• Task goal:
Beginning with the line below that contains "Kärnäkoski linnoituksineen on historiallinen" and ending with the line that contains "после атак БПЛА", retype every line exactly. Pictures are not copied.
Segment Start: Given records
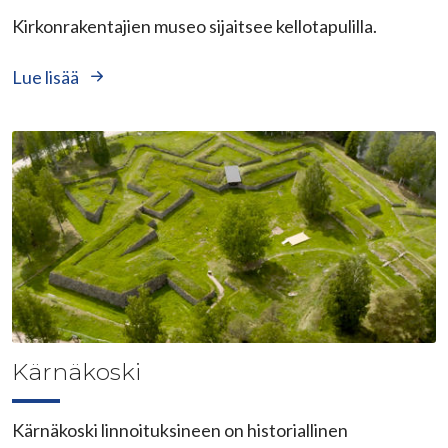
Kirkonrakentajien museo sijaitsee kellotapulilla.
Lue lisää
Kärnäkoski
Kärnäkoski linnoituksineen on historiallinen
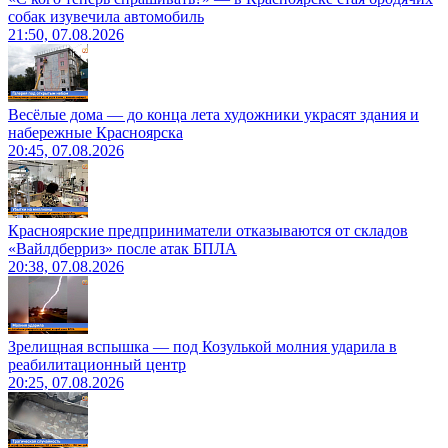
собак изувечила автомобиль
21:50, 07.08.2026
Весёлые дома — до конца лета художники украсят здания и
набережные Красноярска
20:45, 07.08.2026
Красноярские предприниматели отказываются от складов
«Вайлдберриз» после атак БПЛА
20:38, 07.08.2026
Зрелищная вспышка — под Козулькой молния ударила в
реабилитационный центр
20:25, 07.08.2026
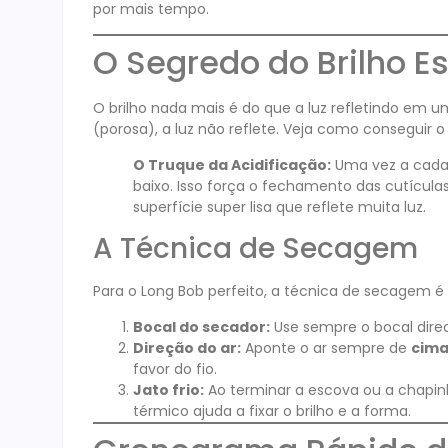
por mais tempo.
O Segredo do Brilho E
O brilho nada mais é do que a luz refletindo em um
(porosa), a luz não reflete. Veja como conseguir o
O Truque da Acidificação:
Uma vez a cada 
baixo. Isso força o fechamento das cutícula
superfície super lisa que reflete muita luz.
A Técnica de Secagem
Para o Long Bob perfeito, a técnica de secagem é 
Bocal do secador:
Use sempre o bocal dire
Direção do ar:
Aponte o ar sempre de
cima
favor do fio.
Jato frio:
Ao terminar a escova ou a chapinh
térmico ajuda a fixar o brilho e a forma.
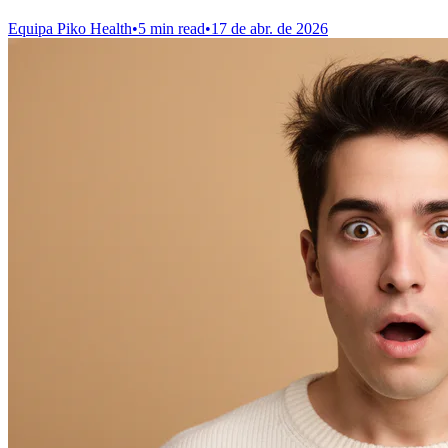
Equipa Piko Health
•
5 min read
•
17 de abr. de 2026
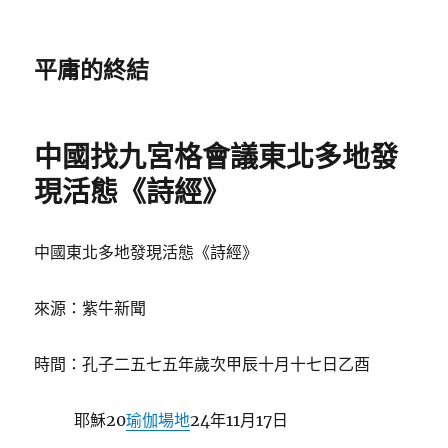
平庸的終結
中國找九宮格會議東北多地發
現活態《詩經》
中國東北多地發現活態《詩經》
來源：紫牛新聞
時間：孔子二五七五年歲次甲辰十月十七日乙酉
耶穌20
瑜伽場地
24年11月17日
Segment End: Given records
• Response to this exercise:
Kärnäkoski linnoituksineen on historiallinen
собак изувечила автомобиль
21:50, 07.08.2026
Весёлые дома — до конца лета художники украсят здания и
набережные Красноярска
20:45, 07.08.2026
Красноярские предприниматели отказываются от складов
«Вайлдберриз» после атак БПЛА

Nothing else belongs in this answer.